Fussball kann ein Anfang sein

Einmal hörte ich einem Dialog zu, im Zug, im Abteil nebenan: «Die Niederlande sind am Sonntag Fussball-Europameister geworden.» – «Nein! Das ist seit 2016 Portugal.» – «Ja, mit der Männermannschaft.» – «Und jetzt, die Holländer etwa mit dem Rollstuhl-Club?»– «Nein, mit dem Frauenteam.» – «Ach so, Kinkerlitzchen.

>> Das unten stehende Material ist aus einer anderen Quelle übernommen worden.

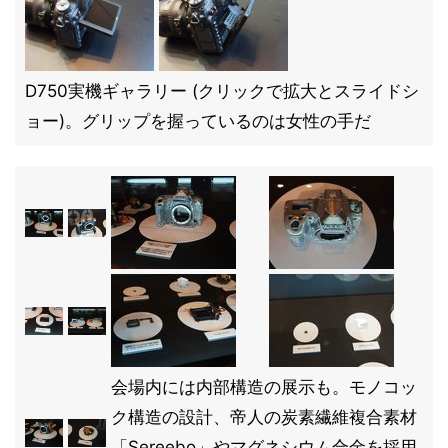
D750実機ギャラリー (クリックで拡大とスライドシ
ョー)。グリップを握っているのは女性の手だ
会場内には内部構造の展示も。モノコッ
ク構造の設計、帝人の炭素繊維複合素材
「Sereebo」やマグネシウム合金を採用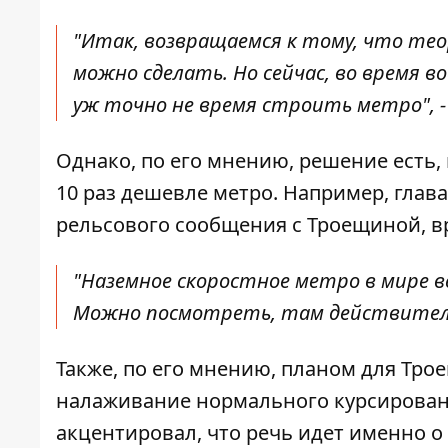
"Итак, возвращаемся к тому, что теор
можно сделать. Но сейчас, во время 
уж точно не время строить метро", 
Однако, по его мнению, решение есть,
10 раз дешевле метро. Например, глав
рельсового сообщения с Троещиной, в
"Наземное скоростное метро в мире в
Можно посмотреть, там действительн
Также, по его мнению, планом для Тро
налаживание нормального курсировани
акцентировал, что речь идет именно о 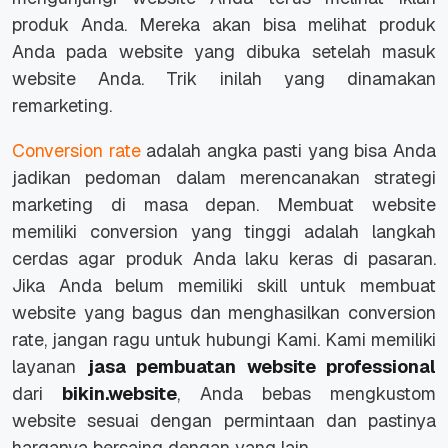
produk Anda. Mereka akan bisa melihat produk
Anda pada website yang dibuka setelah masuk
website Anda. Trik inilah yang dinamakan
remarketing.
Conversion rate
adalah angka pasti yang bisa Anda
jadikan pedoman dalam merencanakan strategi
marketing di masa depan. Membuat website
memiliki conversion yang tinggi adalah langkah
cerdas agar produk Anda laku keras di pasaran.
Jika Anda belum memiliki skill untuk membuat
website yang bagus dan menghasilkan conversion
rate, jangan ragu untuk hubungi Kami. Kami memiliki
layanan
jasa pembuatan website professional
dari
bikin.website
, Anda bebas mengkustom
website sesuai dengan permintaan dan pastinya
harganya bersaing dengan yang lain.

Bei den Männern, da spielt die Musik: horrende Transfersummen, abartige Merchandising-Umsätze, schillernde Spieler, da ist die Kohle.» – «Hast du die Frauen spielen sehen?» – «Nein, wieso auch?» – «Guter Fussball, zum Beispiel.» – «Pah, Weiberfussball – uninteressanter Nebenschauplatz!» 

Beim Fussball ist es wie im richtigen Leben, dachte ich mir. Wenn dreissig «neue» Topmanagerinnen mitten in den Sommerferien in diesem Blatt grossflächig vorgestellt werden (wer hat es gelesen?), muss ich feststellen: Die sind gar nicht neu, nur kannte sie vorher kaum einer. Die Schweiz hat über 1000 Grossunternehmen, über 200 davon börsenkotiert. Man fürchtet reihum eine gesetzliche Bevormundung in strategischen Personalfragen und beschwört das Feindbild Quotenfrau: unterqualifizierte, überehrgeizige Zicken mit Plaudertrieb.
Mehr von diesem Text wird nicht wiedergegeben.